Exercise details » Copy the data that follows exactly, and include none of its images.

---------- Supplied entries

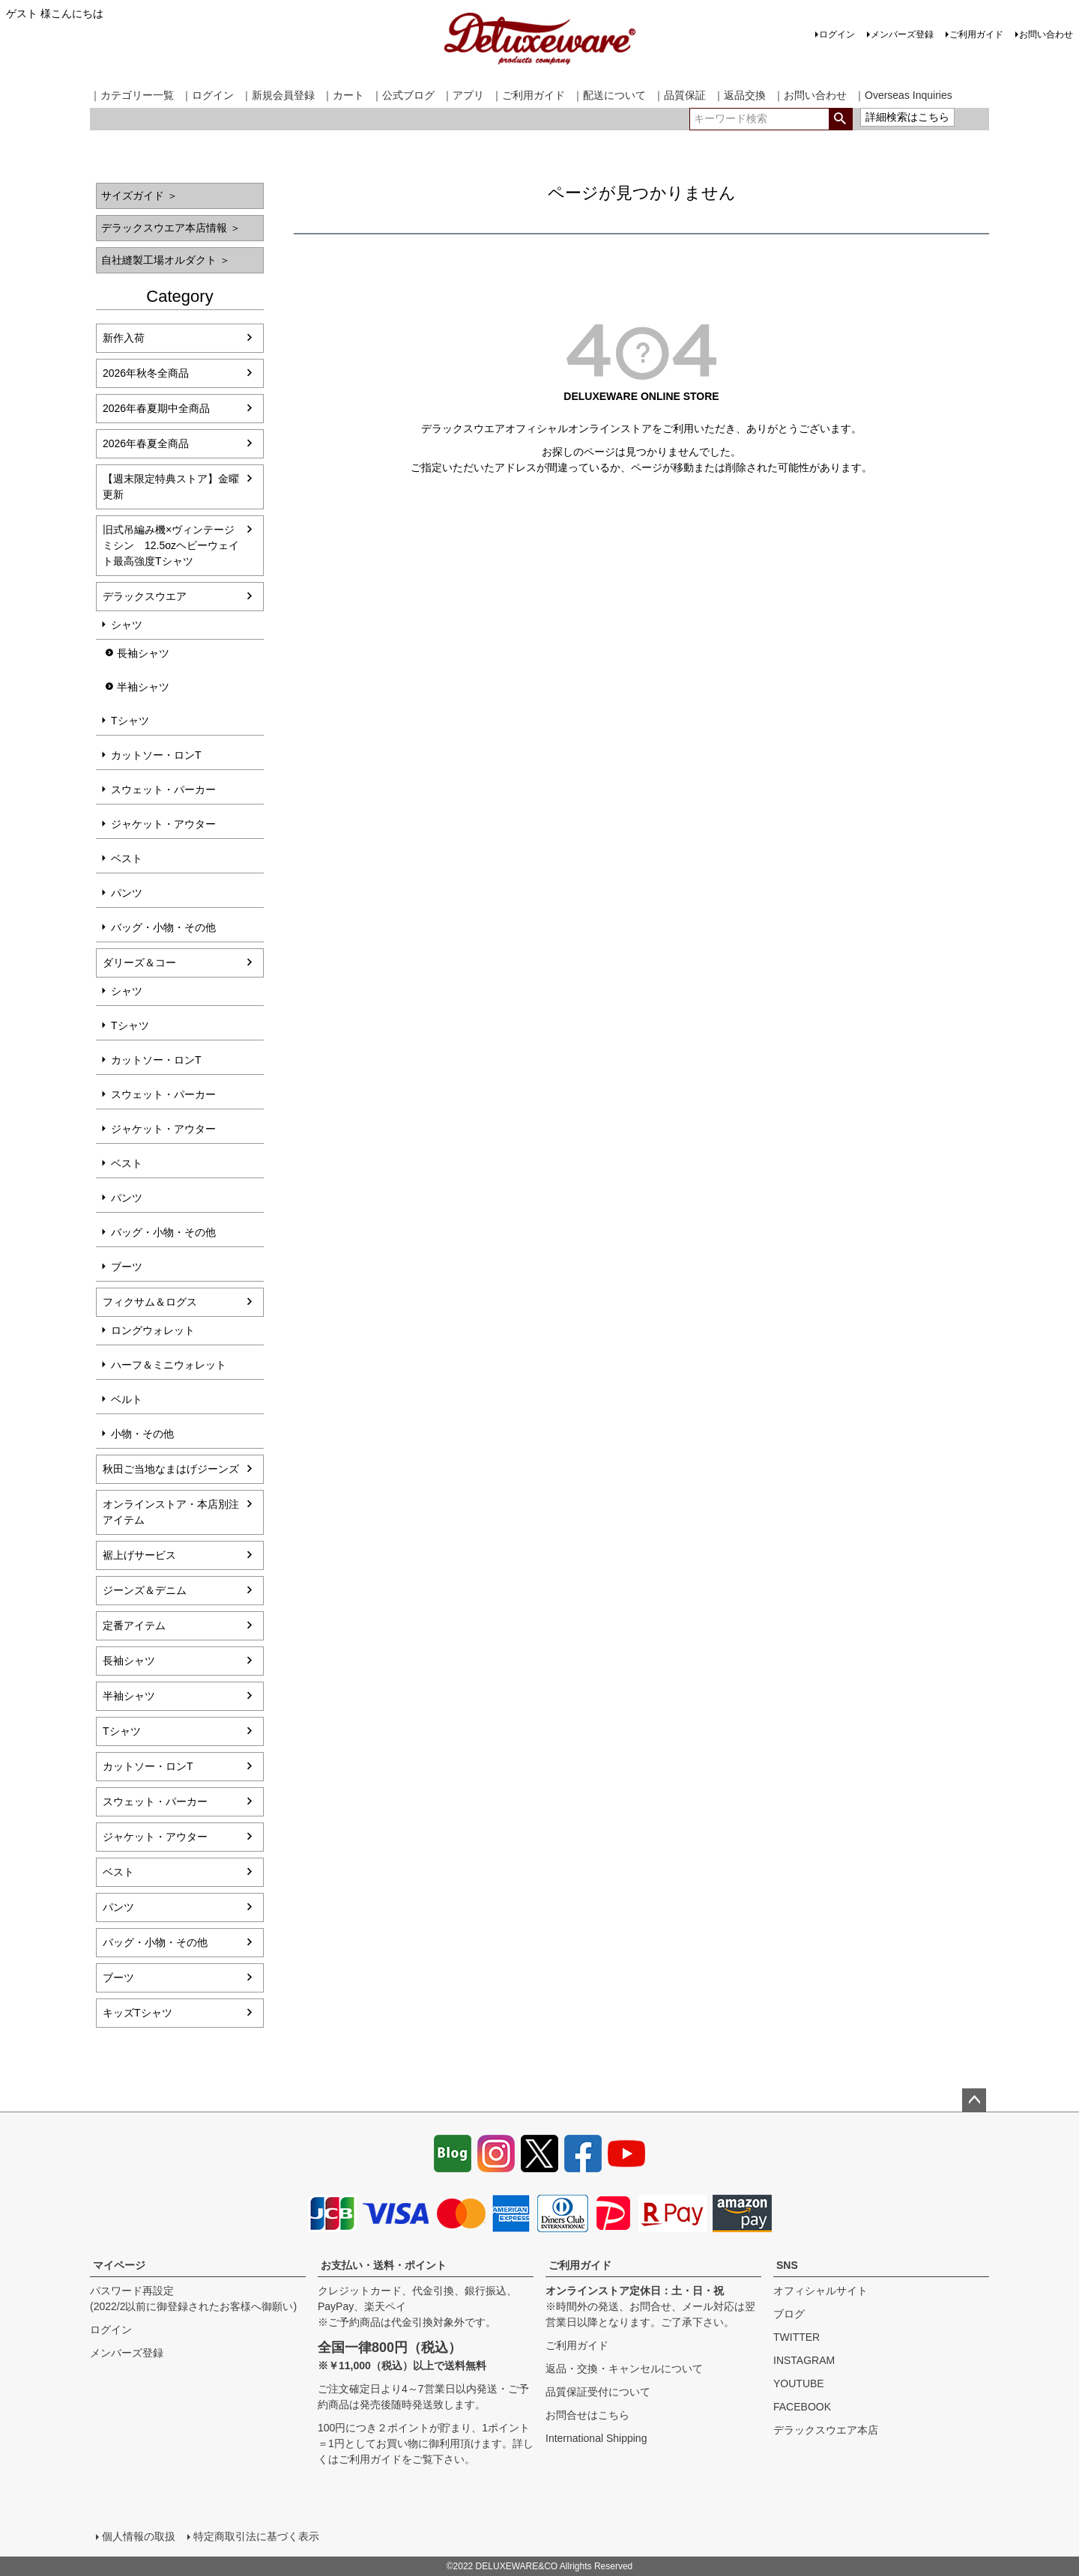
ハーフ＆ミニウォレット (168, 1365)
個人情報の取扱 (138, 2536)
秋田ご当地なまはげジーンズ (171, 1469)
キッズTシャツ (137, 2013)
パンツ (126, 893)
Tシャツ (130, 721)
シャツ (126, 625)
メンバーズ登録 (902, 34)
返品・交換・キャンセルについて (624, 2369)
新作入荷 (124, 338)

--------------------

Exercise result »
ハーフ＆ミニウォレット (168, 1365)
個人情報の取扱 (138, 2536)
秋田ご当地なまはげジーンズ (171, 1469)
キッズTシャツ (137, 2013)
パンツ (126, 893)
Tシャツ (130, 721)
シャツ (126, 625)
メンバーズ登録 (902, 34)
返品・交換・キャンセルについて (624, 2369)
新作入荷 (124, 338)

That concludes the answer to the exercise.